Setcard NYC-2026-Q2-020 — Sasha Volkov, Ridgewood transmasculine non-binary vinyl-archivist and Saturday-night bar-host


Catalog Brief
Catalog reader, saw someone on Knickerbocker Avenue Ridgewood-side last Saturday night, behind the small DJ booth at a vinyl-only bar called Static, flipping a record between the second turntable and the box. 29, transmasculine non-binary, Russian-Jewish-American third-gen Brighton-Beach line, medium build, square jaw recently chest-surgery-flat, short dark-brown undercut, light beard scruff coming in along the cheek-line, deep-set hazel eyes. Plain heather-grey crew-neck t-shirt under an open black mechanic's-style work-shirt, dark jeans, brown leather Doc Martens worn flat. Reference depth is there. Field-Book entry NYC-Q2-LES-08. Proposal: bar-booth portrait plus a record-shelf-archive frame at the home-archive in their Ridgewood apartment.
Story
23:42 Knickerbocker Avenue, Ridgewood-side of the L-train cut. Static is a thirty-five-seat vinyl-only bar that opened in 2021 in a former Italian-American funeral-supply storefront — the bar-back is built around the original 1940s wooden filing cabinets the funeral-supplier left behind. Sasha runs the Saturday night, has since the bar's third month. The set-shape that night was Soviet-era jazz from a Polish state-label plus 1970s Detroit post-soul plus an Erika de Casier-edge contemporary closer. When the bartender called out for a Brooklyn lager Sasha pointed at the second-fridge without looking up from the record-sleeve they were holding. The crowd was maybe twenty-eight people, half of them visibly trans-or-queer-coded, half of them just there for the records. Reference depth here is in the without-looking-up point at the fridge, the late-night chest-surgery-flat body that no longer hides itself, the way they cued the Soviet-jazz record from a sleeve-corner-notation no one else in the room would recognize.
Biografie
Sasha Volkov, 29. Born Brooklyn (Brighton Beach) to second-generation Russian-Jewish-American parents — both sets of grandparents arrived in the 1979-to-1981 Soviet-emigration wave, the maternal grandfather worked in a Soviet-era jazz-record store in Riga before emigrating plus stayed in the LP-trade through a small Brighton Beach record-shop he ran 1983 to 2001. Grew up in Brighton Beach through the 1990s and 2000s, the family-home held about four thousand jazz-and-classical LPs the grandfather had carried out of the USSR plus collected on Brighton Beach Avenue across two decades. Came out as queer at sixteen, came out as non-binary at twenty-one, started low-dose T at twenty-six, top surgery in 2024. Did the SUNY New Paltz history undergrad 2014 to 2018, then a part-time NYU MA in archival-studies 2019 to 2022 while working at the Anthology Film Archives sound-library. Has worked archival-cataloguing freelance at NYU plus the Hispanic Society plus a private foundation since 2022. The Static residency started in 2021 as a friend-of-friend favour, became weekly in 2022. Speaks English, Russian fluently with the grandfather (now 91, in a Brighton Beach assisted-living facility) plus enough Polish to read the Soviet-bloc record-back-cover sleeve-notation. Lives in a Ridgewood three-room with a partner — a Trinidadian-American social-worker — plus a small black-and-white tabby. The home-archive is on three Ikea Kallax shelves plus a custom-built wall-mount cabinet that holds the Soviet-jazz section separately, climate-controlled.
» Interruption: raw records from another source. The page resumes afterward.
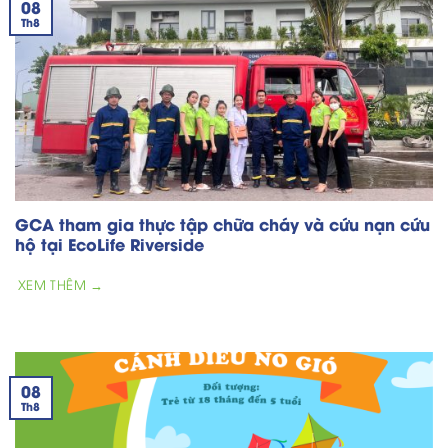
08
Th8
GCA tham gia thực tập chữa cháy và cứu nạn cứu
hộ tại EcoLife Riverside
XEM THÊM →
08
Th8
Reference Depth Justification
Three substrates in one body: transmasculine non-binary third-generation Russian-Jewish-American diaspora with intact 1979-Soviet-emigration-to-Brighton-Beach lineage and a specifically-Soviet-jazz archival-axis through the grandfather, contemporary Ridgewood-vinyl-bar Saturday-night scene-economy that survives because the bar-back-of-former-funeral-supply rent is still under the 2026 wave, plus a chest-surgery-flat post-top-surgery body that holds the booth without performing trans-masculine-archivist-aesthetic for a portrait-tradition that has only recently allowed it. Mednick distance is between the Brighton-Beach grandfather's Riga-Soviet-jazz-record-shop and the Ridgewood Saturday-night vinyl-bar booth — a three-generation diaspora-archival arc whose continuity is in the records themselves. Catalog-wise this opens contemporary trans-non-binary Russian-Jewish-American vinyl-archivist scene-arc, useful for editorial documentary, music-archival brand work, trans-and-non-binary scene reportage, post-Soviet-diaspora essays without the Brighton-Beach-tourist framing. The body is medium, the face square-jawed, the kind of subject a Mark Steinmetz or contemporary Lucas Foglia portrait-tradition would settle on for the bar-booth portrait.
Catalog Category Routing
Primary: Ridgewood transmasculine non-binary Russian-Jewish-American vinyl-bar Saturday-night host, NYC scene-corridor. Secondary: Soviet-jazz archival lineage, 1979-Soviet-emigration-Brighton-Beach to Ridgewood three-generation arc, NYU-archival-studies academic arc. Editorial fit: music-scene editorial, vinyl-bar brand documentary, trans-and-non-binary scene reportage, post-Soviet diaspora essays, archival-studies feature without the Russia-tourism framing.
Suggested Next Step
Bar-booth portrait at Static with the second turntable plus the wooden filing-cabinet backdrop, home-archive frame at the Ridgewood Kallax-and-Soviet-jazz-cabinet, plus a Brighton-Beach grandfather-archive frame at the assisted-living visit (consent-dependent). Subject-Lock setcard refs in 4 setups: bar-booth, home-archive, Soviet-jazz-cabinet-detail, Knickerbocker-walk-late-night. Phase 2 if consent: the grandfather-frame would close the three-generation archival arc on camera.
Prompts
Bild 1 — closeup-portrait.jpg (model: nano-banana-pro 2K)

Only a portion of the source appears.